Problem to solve
Look below for the line that contains "tro de la Unidad", then copy it and each following line exactly, through and including the line that contains "ellín, establecidas en".

Records excerpted from a collection:
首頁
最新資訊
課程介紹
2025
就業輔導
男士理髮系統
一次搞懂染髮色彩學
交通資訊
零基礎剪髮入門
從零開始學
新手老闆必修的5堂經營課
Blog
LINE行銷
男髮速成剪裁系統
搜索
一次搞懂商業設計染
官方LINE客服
---
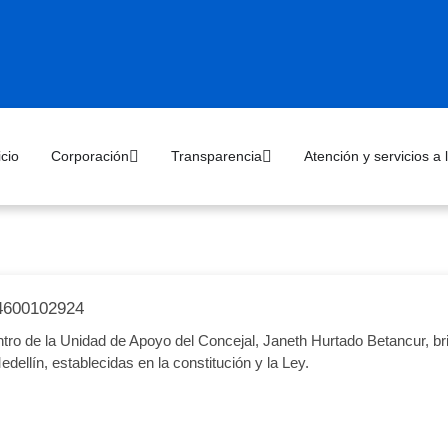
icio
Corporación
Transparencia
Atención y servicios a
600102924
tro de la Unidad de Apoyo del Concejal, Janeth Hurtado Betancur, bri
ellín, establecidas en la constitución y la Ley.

Finished exercise
tro de la Unidad de Apoyo del Concejal, Janeth Hurtado Betancur, bri
ellín, establecidas en la constitución y la Ley.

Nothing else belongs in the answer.